[Pixel coordinate grounding data]
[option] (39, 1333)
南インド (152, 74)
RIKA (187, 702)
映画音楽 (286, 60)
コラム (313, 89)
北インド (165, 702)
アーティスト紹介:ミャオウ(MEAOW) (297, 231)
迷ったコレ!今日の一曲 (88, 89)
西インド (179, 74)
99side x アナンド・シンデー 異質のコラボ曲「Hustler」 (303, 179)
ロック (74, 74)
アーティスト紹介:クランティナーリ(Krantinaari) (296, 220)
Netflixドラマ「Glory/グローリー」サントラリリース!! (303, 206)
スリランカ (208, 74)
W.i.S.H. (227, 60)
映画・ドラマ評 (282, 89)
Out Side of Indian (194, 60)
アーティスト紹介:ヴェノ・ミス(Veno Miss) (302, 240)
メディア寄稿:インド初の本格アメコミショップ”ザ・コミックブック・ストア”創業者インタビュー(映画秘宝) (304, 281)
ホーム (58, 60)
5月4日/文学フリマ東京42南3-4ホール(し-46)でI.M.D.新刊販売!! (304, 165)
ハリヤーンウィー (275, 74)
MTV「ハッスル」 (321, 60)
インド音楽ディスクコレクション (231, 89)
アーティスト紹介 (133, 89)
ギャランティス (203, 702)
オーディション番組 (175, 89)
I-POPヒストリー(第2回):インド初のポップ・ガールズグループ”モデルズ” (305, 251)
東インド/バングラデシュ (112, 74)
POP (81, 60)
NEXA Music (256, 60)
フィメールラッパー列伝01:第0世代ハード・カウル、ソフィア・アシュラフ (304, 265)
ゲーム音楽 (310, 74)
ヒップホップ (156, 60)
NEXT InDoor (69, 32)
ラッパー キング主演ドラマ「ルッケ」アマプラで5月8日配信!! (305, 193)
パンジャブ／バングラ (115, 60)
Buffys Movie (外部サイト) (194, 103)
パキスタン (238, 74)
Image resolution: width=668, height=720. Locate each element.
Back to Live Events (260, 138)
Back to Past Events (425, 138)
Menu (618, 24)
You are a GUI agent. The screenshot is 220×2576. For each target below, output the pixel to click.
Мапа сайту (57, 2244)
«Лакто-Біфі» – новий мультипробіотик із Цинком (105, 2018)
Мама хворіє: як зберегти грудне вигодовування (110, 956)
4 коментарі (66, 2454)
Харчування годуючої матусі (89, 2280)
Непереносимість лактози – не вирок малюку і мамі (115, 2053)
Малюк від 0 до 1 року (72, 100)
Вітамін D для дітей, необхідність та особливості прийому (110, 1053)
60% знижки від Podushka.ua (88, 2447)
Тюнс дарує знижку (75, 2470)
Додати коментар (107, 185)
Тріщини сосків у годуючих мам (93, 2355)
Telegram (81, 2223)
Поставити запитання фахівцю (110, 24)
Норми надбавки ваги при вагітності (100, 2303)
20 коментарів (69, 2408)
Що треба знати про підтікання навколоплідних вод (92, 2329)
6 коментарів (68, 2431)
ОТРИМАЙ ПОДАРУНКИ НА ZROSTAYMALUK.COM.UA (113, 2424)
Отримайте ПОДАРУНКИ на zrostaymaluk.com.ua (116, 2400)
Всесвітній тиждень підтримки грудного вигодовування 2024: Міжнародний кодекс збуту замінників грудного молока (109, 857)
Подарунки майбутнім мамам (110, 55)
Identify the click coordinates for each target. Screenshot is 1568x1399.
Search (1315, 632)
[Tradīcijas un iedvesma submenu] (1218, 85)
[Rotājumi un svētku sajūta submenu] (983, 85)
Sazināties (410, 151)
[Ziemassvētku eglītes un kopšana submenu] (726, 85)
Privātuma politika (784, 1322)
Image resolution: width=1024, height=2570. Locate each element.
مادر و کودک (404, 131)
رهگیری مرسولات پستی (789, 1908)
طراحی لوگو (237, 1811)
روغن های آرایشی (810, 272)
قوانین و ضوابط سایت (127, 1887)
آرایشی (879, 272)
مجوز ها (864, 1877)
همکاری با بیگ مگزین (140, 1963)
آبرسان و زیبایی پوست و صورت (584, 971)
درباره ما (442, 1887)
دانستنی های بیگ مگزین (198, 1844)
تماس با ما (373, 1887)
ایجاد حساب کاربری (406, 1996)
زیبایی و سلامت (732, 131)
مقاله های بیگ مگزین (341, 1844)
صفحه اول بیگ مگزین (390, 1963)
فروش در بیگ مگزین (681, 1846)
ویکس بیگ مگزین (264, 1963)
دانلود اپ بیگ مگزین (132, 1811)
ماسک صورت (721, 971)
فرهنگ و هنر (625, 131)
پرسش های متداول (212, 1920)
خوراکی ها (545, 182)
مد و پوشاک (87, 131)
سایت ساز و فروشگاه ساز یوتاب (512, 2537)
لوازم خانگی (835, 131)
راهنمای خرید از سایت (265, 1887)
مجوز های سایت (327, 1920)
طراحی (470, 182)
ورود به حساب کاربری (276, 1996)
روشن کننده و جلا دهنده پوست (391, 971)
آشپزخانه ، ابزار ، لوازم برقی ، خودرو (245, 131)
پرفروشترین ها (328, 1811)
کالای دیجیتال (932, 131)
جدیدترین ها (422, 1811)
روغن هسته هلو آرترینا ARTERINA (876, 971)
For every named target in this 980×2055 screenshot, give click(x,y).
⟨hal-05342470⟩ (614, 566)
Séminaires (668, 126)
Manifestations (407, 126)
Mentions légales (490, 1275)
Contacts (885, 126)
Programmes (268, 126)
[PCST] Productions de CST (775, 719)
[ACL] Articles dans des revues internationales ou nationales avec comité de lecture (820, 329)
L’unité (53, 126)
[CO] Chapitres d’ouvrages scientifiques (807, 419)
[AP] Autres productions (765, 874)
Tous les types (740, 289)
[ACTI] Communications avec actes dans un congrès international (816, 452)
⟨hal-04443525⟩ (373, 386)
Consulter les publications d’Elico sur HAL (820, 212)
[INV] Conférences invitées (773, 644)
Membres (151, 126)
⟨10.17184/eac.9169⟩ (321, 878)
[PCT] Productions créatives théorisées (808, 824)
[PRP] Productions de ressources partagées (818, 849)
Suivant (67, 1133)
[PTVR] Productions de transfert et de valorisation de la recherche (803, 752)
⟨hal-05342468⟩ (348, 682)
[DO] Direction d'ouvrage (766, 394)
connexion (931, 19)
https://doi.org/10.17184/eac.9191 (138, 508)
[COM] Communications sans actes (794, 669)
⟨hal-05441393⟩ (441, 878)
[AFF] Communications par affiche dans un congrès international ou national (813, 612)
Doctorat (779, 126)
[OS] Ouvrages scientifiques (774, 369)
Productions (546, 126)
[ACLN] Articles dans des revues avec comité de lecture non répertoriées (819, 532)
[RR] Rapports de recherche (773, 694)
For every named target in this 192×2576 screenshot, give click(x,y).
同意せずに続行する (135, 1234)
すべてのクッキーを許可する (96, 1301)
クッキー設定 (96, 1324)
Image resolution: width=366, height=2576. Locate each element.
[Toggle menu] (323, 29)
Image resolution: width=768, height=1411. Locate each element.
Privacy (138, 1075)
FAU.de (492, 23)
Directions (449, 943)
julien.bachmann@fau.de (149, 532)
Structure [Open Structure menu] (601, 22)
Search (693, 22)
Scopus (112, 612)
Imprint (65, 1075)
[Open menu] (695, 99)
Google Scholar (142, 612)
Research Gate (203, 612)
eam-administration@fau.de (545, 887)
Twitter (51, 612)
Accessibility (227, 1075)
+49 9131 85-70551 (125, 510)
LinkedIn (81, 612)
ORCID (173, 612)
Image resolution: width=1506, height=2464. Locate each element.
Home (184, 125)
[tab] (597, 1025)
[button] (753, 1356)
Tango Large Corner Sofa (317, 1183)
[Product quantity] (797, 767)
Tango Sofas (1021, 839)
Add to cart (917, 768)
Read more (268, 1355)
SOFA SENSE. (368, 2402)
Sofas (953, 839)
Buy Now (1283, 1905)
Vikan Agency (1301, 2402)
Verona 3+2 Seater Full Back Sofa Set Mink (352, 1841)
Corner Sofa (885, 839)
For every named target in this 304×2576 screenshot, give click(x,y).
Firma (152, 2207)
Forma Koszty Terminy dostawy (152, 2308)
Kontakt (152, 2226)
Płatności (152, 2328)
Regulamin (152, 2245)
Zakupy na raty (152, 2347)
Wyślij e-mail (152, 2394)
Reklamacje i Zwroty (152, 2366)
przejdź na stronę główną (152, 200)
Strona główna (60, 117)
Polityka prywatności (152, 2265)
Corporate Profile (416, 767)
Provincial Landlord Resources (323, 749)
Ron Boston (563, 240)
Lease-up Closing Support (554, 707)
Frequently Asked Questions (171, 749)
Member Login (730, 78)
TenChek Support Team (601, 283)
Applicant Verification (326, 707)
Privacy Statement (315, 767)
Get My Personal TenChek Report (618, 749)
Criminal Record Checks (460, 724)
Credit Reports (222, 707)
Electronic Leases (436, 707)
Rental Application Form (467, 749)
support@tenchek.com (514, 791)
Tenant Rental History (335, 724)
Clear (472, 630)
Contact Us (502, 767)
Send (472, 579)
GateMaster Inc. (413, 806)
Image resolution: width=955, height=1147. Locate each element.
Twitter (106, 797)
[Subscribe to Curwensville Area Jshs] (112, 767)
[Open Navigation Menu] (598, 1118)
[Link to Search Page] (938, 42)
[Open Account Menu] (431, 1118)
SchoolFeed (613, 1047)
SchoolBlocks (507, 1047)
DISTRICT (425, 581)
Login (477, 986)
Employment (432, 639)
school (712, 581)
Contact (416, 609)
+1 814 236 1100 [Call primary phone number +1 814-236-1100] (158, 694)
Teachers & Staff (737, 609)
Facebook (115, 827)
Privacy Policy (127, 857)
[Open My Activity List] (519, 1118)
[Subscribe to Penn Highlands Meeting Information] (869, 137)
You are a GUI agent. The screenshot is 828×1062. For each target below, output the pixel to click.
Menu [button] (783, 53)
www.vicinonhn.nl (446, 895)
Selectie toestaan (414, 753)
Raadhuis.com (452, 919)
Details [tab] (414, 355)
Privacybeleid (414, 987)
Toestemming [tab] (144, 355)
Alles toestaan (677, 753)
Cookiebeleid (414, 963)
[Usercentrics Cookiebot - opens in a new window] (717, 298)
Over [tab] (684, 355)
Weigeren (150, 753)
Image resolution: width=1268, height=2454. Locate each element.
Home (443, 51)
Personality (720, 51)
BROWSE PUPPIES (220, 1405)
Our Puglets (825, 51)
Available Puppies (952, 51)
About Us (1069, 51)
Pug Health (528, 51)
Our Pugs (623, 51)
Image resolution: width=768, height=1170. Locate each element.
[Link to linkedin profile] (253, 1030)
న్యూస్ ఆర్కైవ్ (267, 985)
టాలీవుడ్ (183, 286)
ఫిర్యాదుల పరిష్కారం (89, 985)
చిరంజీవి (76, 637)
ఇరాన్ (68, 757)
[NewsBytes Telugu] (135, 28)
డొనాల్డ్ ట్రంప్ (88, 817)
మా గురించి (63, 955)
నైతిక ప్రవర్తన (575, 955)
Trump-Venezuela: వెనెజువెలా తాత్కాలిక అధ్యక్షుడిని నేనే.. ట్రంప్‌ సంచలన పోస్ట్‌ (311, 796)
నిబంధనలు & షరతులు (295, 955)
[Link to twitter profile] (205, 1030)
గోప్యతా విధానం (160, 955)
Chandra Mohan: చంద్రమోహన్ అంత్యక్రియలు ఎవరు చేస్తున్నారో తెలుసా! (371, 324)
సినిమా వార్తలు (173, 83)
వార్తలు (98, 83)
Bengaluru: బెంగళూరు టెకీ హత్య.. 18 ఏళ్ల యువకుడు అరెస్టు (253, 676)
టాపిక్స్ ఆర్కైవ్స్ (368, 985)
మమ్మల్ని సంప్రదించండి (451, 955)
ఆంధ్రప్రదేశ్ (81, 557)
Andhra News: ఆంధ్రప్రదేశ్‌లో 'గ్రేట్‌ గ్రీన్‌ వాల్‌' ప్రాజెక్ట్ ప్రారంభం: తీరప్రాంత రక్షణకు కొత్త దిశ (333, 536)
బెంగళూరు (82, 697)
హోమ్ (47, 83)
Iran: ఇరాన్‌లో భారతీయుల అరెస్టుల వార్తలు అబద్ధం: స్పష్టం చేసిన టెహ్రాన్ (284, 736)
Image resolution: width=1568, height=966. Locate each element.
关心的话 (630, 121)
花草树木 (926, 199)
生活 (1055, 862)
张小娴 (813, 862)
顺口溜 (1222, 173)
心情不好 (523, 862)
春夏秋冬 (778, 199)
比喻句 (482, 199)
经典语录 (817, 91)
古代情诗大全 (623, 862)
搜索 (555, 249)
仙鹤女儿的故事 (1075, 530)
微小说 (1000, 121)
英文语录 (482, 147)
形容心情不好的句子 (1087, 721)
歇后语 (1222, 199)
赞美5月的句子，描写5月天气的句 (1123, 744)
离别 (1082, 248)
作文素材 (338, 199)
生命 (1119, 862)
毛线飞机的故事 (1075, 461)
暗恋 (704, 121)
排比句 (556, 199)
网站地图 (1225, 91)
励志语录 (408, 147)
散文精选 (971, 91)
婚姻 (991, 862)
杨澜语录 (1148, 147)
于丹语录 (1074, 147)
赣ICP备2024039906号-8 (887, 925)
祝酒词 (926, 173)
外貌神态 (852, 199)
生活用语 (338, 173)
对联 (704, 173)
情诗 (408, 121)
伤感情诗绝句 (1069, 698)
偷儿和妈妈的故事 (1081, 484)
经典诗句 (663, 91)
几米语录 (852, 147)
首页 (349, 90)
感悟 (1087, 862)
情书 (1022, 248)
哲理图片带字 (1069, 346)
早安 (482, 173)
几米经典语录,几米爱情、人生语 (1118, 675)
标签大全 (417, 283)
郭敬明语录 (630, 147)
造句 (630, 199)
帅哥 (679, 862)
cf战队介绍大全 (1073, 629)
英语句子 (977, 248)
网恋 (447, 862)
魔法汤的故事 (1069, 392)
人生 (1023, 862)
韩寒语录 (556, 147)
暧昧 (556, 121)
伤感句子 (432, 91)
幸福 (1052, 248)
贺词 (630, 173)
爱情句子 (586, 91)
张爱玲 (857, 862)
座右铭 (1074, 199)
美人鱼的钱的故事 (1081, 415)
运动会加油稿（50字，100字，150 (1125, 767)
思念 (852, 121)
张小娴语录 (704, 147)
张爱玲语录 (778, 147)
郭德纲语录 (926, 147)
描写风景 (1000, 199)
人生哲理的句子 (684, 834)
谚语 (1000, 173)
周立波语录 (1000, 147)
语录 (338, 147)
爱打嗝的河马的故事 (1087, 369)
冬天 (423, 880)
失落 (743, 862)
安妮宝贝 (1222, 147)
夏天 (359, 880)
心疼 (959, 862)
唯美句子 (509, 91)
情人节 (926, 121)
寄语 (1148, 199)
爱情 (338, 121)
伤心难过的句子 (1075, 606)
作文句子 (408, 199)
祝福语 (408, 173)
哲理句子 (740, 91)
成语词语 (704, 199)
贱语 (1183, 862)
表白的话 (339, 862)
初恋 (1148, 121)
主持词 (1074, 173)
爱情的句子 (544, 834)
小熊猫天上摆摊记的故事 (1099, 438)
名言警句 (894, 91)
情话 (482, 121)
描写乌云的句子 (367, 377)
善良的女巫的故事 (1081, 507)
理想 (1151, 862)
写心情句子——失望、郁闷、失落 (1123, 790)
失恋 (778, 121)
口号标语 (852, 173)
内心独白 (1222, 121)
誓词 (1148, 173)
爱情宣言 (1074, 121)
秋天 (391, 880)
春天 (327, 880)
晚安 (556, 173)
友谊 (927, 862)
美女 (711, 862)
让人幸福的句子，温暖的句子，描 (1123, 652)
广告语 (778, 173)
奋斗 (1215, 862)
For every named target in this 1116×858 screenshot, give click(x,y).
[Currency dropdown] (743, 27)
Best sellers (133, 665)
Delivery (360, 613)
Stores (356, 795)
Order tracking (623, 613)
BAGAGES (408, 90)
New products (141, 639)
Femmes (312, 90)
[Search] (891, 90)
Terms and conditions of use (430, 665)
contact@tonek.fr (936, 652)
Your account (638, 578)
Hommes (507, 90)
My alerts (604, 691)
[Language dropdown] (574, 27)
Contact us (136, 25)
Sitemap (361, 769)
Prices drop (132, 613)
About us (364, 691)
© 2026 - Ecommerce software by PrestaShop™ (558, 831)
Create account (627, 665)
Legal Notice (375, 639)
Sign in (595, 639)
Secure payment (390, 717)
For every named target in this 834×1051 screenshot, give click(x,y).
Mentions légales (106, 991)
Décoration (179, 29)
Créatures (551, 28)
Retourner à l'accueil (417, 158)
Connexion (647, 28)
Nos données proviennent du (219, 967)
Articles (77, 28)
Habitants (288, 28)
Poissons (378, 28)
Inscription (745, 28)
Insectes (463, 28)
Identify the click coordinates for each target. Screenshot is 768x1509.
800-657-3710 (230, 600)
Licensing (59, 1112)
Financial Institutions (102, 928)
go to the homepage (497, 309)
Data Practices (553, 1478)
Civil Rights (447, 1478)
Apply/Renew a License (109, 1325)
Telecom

- ACTIVITY
Where the data above reaches the line holding "cf战队介绍大全 (1073, 629)", begin printing, and stop after the line holding "谚语 (1000, 173)". Each line must be reproduced exactly, with nothing else added.

- RESULT OF THE EXERCISE
cf战队介绍大全 (1073, 629)
英语句子 (977, 248)
网恋 (447, 862)
魔法汤的故事 (1069, 392)
人生 (1023, 862)
韩寒语录 (556, 147)
暧昧 (556, 121)
伤感句子 (432, 91)
幸福 (1052, 248)
贺词 (630, 173)
爱情句子 (586, 91)
张爱玲 (857, 862)
座右铭 (1074, 199)
美人鱼的钱的故事 (1081, 415)
运动会加油稿（50字，100字，150 (1125, 767)
思念 (852, 121)
张小娴语录 (704, 147)
张爱玲语录 (778, 147)
郭德纲语录 (926, 147)
描写风景 (1000, 199)
人生哲理的句子 (684, 834)
谚语 (1000, 173)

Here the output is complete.